AFES Salud Mental impulsa en 2013 su primera iniciativa en primera persona, el Grupo de Empoderamiento en Salud Mental. Hoy, nueve años después, continúa escuchando las voces de las participantes para evaluar el sentido de estas iniciativas y su futuro. Al respecto, Enrique Polo cuenta su visión y su experiencia como uno de los miembros:

«Es de agradecer que en tan poco tiempo (desde los años 70 hasta la actualidad) se hayan creado tantos recursos para personas con problemas de salud mental. Desde asociaciones a nivel insular, regional y nacional, como pisos, residencias, centros de rehabilitación psicosocial, talleres ocupacionales, voluntariado, empoderamiento en primera persona, trabajos protegidos y como no, los Grupos de Ayuda Mutua y Clubes Sociales».

Los Grupos de Ayuda Mutua (GAM) se componen de personas expertas en salud mental por sus experiencias propias. Se rigen por unas normas de horizontalidad y seguimiento regular, y sus participantes intercambian conocimientos y vivencias en un entorno igualitario y respetuoso, en el que pueden surgir alianzas y amistades.
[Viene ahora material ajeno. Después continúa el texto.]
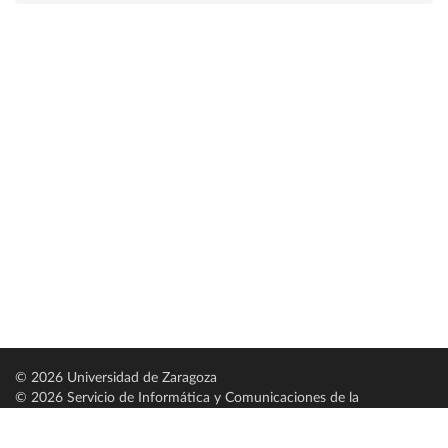
© 2026 Universidad de Zaragoza
© 2026 Servicio de Informática y Comunicaciones de la
Universidad de Zaragoza (
SICUZ
)
Universidad de Zaragoza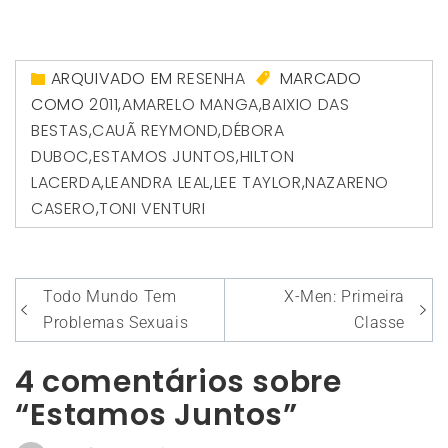
ARQUIVADO EM
RESENHA
MARCADO
COMO
2011
,
AMARELO MANGA
,
BAIXIO DAS
BESTAS
,
CAUÃ REYMOND
,
DÉBORA
DUBOC
,
ESTAMOS JUNTOS
,
HILTON
LACERDA
,
LEANDRA LEAL
,
LEE TAYLOR
,
NAZARENO
CASERO
,
TONI VENTURI
Navegação
Todo Mundo Tem
X-Men: Primeira
de
Problemas Sexuais
Classe
Post
4 comentários sobre
“Estamos Juntos”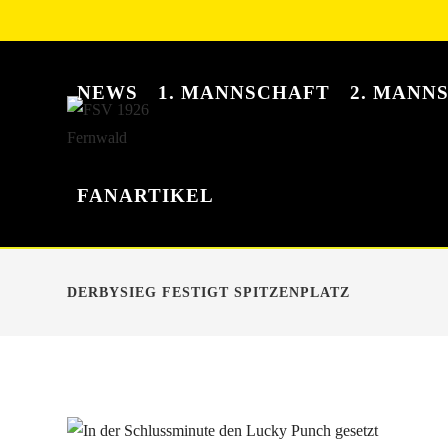
NEWS
1. MANNSCHAFT
2. MANN
FANARTIKEL
DERBYSIEG FESTIGT SPITZENPLATZ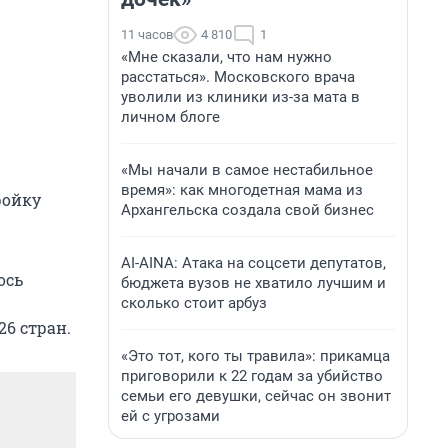
11 часов
4 810
1
«Мне сказали, что нам нужно
расстаться». Московского врача
уволили из клиники из-за мата в
личном блоге
«Мы начали в самое нестабильное
время»: как многодетная мама из
ройку
Архангельска создала свой бизнес
AI-AINA: Атака на соцсети депутатов,
ось
бюджета вузов не хватило лучшим и
сколько стоит арбуз
26 стран.
«Это тот, кого ты травила»: прикамца
приговорили к 22 годам за убийство
семьи его девушки, сейчас он звонит
ей с угрозами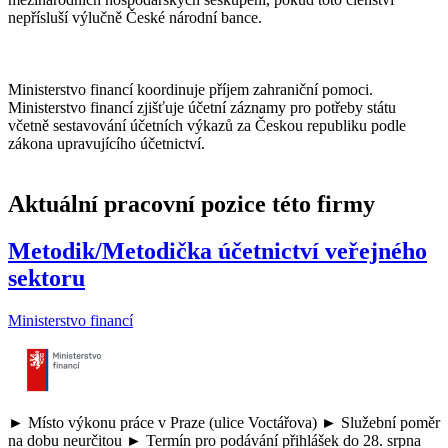
nepřísluší výlučně České národní bance.
Ministerstvo financí koordinuje příjem zahraniční pomoci.
Ministerstvo financí zjišťuje účetní záznamy pro potřeby státu
včetně sestavování účetních výkazů za Českou republiku podle
zákona upravujícího účetnictví.
Aktuální pracovní pozice této firmy
Metodik/Metodička účetnictví veřejného
sektoru
Ministerstvo financí
► Místo výkonu práce v Praze (ulice Voctářova) ► Služební poměr
na dobu neurčitou ► Termín pro podávání přihlášek do 28. srpna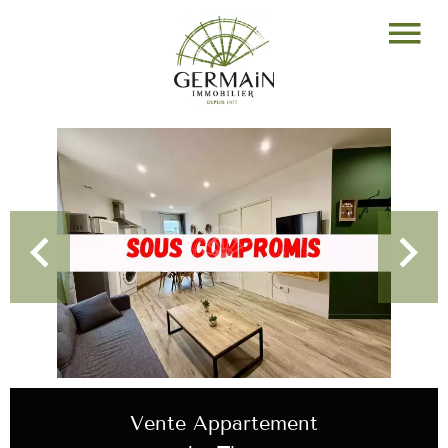
Vente Appartement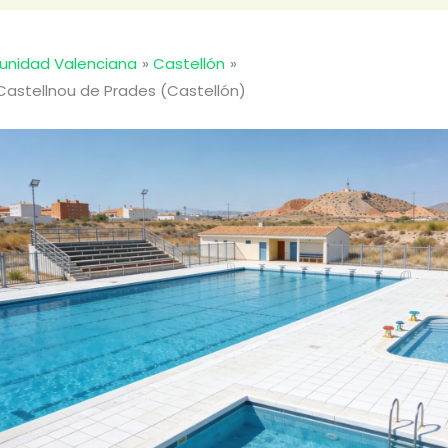
nidad Valenciana
Castellón
 Castellnou de Prades (Castellón)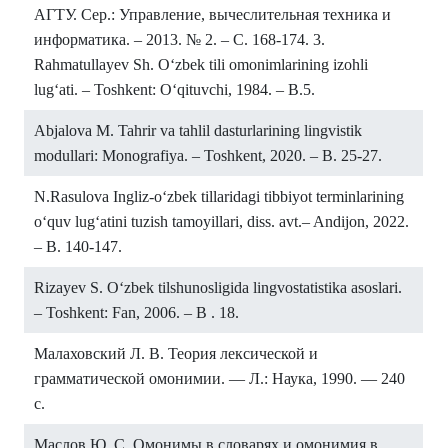
АГТУ. Сер.: Управление, вычеслительная техника и
информатика. – 2013. № 2. – С. 168-174. 3.
Rahmatullayev Sh. Oʻzbek tili omonimlarining izohli
lugʻati. – Toshkent: Oʻqituvchi, 1984. – B.5.
Abjalova M. Tahrir va tahlil dasturlarining lingvistik
modullari: Monografiya. – Toshkent, 2020. – B. 25-27.
N.Rasulova Ingliz-oʻzbek tillaridagi tibbiyot terminlarining
oʻquv lugʻatini tuzish tamoyillari, diss. avt.– Andijon, 2022.
– B. 140-147.
Rizayev S. Oʻzbek tilshunosligida lingvostatistika asoslari.
– Toshkent: Fan, 2006. – B . 18.
Малаховский Л. В. Теория лексической и
грамматической омонимии. — Л.: Наука, 1990. — 240
с.
Маслов Ю. С. Омонимы в словарях и омонимия в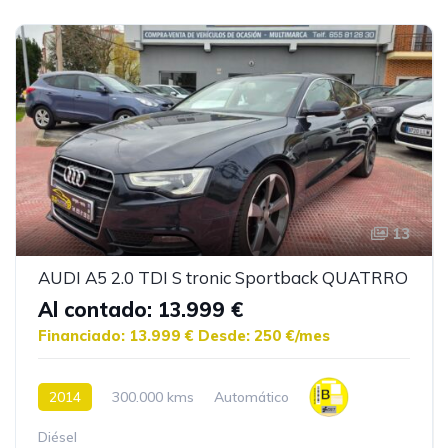
13
AUDI A5 2.0 TDI S tronic Sportback QUATRRO
Al contado: 13.999 €
Financiado: 13.999 €
Desde: 250 €/mes
2014
300.000 kms
Automático
Diésel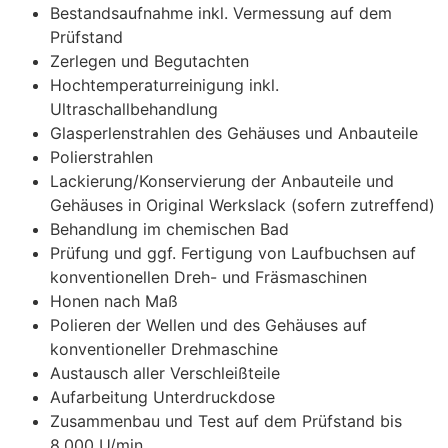
Bestandsaufnahme inkl. Vermessung auf dem
Prüfstand
Zerlegen und Begutachten
Hochtemperaturreinigung inkl.
Ultraschallbehandlung
Glasperlenstrahlen des Gehäuses und Anbauteile
Polierstrahlen
Lackierung/Konservierung der Anbauteile und
Gehäuses in Original Werkslack (sofern zutreffend)
Behandlung im chemischen Bad
Prüfung und ggf. Fertigung von Laufbuchsen auf
konventionellen Dreh- und Fräsmaschinen
Honen nach Maß
Polieren der Wellen und des Gehäuses auf
konventioneller Drehmaschine
Austausch aller Verschleißteile
Aufarbeitung Unterdruckdose
Zusammenbau und Test auf dem Prüfstand bis
8.000 U/min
En cambio, en los clubes sociales se potencia el ocio, el tiempo libre compartido y la amistad mediante salidas o reuniones voluntarias en las que no hay mayor compromiso que el de disfrutar de las actividades grupales propuestas.

En ambos casos, se trata de recursos dirigidos a personas con problemas de salud mental, cuya finalidad es la de reducir el sufrimiento individual y ser una vía de recuperación y empoderamiento, ya sea a través de los conocimientos compartidos (GAM) o con actividades lúdicas (Club Social), en los que no hay jerarquías.

«Cuando llegué en 2018, nuestro Grupo de Ayuda Mutua se llamaba GAM Pinzón Azul, y fui acogido después de una simple llamada a nuestra facilitadora, Yurena. Después de la presentación comencé a disfrutar de este recurso y colchón de salud mental, y cada dos lunes al mes nos reuníamos de forma presencial en el centro ocupacional Soledad García, hasta la llegada de la COVID-19. Hablábamos de nuestros problemas e inquietudes entre personas que voluntariamente queríamos compartir nuestras historias, a veces sorprendiendo al grupo y otras veces siendo yo quien sorprendía con mis experiencias».

A petición de las participantes, este GAM se extendió a Club Social, en el que se crearon vínculos más afectivos. «Con el confinamiento todo se estancó, pero tenemos la esperanza de recuperar los buenos momentos que en el pasado ya experimentamos», concluye Enrique.

En la actualidad, AFES Salud Mental se plantea el futuro de estas acciones, con la mirada puesta en seguir impulsando la autonomía y el protagonismo de las personas con problemas de salud mental.